A few years into building data pipelines, I kept running into the same trick in systems I depended on every day.

Cassandra used it to avoid reading SSTables that did not contain my key. Bigtable used it for the same reason. Spark used it to skip whole partitions during joins. My CDN used it to decide whether a URL had ever been cached. Postgres extensions used it to prune rows before touching disk.

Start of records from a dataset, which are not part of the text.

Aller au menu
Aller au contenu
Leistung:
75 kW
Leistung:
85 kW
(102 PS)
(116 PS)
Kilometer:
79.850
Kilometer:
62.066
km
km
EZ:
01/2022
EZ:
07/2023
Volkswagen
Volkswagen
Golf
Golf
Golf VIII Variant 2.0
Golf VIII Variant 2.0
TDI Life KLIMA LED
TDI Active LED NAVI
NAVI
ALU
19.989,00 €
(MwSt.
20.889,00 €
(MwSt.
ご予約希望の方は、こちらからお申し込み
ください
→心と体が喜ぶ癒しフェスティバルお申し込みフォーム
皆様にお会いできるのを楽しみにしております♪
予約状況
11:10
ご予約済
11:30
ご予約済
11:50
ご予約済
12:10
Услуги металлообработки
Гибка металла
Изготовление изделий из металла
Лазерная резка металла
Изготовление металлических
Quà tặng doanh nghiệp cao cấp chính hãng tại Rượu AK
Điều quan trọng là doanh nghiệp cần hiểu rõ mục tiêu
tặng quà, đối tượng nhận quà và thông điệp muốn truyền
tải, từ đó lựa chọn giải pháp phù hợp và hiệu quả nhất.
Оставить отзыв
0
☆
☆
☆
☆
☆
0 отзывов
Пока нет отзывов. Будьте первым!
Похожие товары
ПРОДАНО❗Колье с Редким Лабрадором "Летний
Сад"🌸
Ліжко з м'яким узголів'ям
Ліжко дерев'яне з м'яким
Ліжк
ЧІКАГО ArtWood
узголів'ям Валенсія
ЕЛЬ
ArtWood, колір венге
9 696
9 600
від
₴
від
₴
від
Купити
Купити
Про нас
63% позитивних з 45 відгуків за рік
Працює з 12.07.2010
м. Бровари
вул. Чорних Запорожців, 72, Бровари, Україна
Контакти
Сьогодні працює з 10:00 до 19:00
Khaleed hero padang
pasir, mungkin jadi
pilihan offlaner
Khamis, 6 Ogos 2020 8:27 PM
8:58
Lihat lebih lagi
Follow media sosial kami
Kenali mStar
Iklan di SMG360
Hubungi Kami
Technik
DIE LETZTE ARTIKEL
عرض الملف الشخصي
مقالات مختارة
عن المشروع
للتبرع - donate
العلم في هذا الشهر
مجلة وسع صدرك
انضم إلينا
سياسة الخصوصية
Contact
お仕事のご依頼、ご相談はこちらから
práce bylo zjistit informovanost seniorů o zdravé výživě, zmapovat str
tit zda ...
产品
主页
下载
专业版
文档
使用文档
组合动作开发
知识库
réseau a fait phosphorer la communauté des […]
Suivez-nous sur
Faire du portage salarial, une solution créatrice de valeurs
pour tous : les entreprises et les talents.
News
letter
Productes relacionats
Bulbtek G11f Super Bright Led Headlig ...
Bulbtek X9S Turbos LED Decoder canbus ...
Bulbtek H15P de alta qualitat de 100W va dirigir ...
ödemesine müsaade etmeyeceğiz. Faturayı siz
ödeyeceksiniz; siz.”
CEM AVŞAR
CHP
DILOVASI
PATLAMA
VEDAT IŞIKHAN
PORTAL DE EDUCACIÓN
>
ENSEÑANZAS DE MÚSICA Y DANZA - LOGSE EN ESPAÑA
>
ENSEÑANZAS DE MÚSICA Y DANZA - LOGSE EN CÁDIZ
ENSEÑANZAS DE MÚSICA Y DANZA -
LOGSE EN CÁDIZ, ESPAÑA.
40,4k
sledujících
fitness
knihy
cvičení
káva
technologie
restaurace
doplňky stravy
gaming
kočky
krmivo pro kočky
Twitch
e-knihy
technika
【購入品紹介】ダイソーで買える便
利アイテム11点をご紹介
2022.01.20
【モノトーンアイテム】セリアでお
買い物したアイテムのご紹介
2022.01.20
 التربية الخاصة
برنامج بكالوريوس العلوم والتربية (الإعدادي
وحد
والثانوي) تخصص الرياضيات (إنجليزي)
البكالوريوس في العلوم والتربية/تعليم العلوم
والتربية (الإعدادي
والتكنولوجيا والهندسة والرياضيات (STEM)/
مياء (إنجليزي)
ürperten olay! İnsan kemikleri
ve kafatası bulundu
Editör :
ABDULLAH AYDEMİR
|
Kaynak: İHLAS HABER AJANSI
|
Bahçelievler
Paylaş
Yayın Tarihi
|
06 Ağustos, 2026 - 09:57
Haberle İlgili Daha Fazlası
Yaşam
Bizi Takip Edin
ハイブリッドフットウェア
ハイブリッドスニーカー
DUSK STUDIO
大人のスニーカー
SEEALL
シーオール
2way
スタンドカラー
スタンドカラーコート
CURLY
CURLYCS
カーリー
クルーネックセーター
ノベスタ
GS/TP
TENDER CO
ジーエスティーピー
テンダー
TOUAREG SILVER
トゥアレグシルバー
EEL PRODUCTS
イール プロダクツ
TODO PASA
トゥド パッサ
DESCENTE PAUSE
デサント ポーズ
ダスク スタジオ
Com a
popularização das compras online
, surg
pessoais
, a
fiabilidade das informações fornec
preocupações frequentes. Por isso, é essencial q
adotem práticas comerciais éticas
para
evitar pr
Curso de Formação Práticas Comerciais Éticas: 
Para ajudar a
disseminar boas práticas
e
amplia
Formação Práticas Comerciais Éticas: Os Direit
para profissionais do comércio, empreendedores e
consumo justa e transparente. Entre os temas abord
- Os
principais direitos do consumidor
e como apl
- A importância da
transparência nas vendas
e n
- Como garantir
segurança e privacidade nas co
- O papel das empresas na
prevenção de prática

Same idea, five different systems. A tiny structure that answers one question fast: "have I probably seen this before?"

It is called a Bloom filter. And the day I built one from scratch was the day I stopped treating it like magic.

This is the toy version I wrote. No libraries, no bitarray, no mmh3. Just pure Python and the math underneath. By the end you will know exactly why a structure that fits in a few kilobytes can replace a lookup table that would cost you gigabytes.

The problem it actually solves

Imagine you run an LSM-tree storage engine. Writes go into many small sorted files on disk. To read one key, you might have to check ten files. Most of them do not contain the key. Each miss is a wasted disk read.

A disk read is slow. A memory check is fast. So before touching a file, you ask a small in-memory structure: "could this key be in here?"

If it says no, you skip the file entirely. If it says maybe, you read the file and check for real.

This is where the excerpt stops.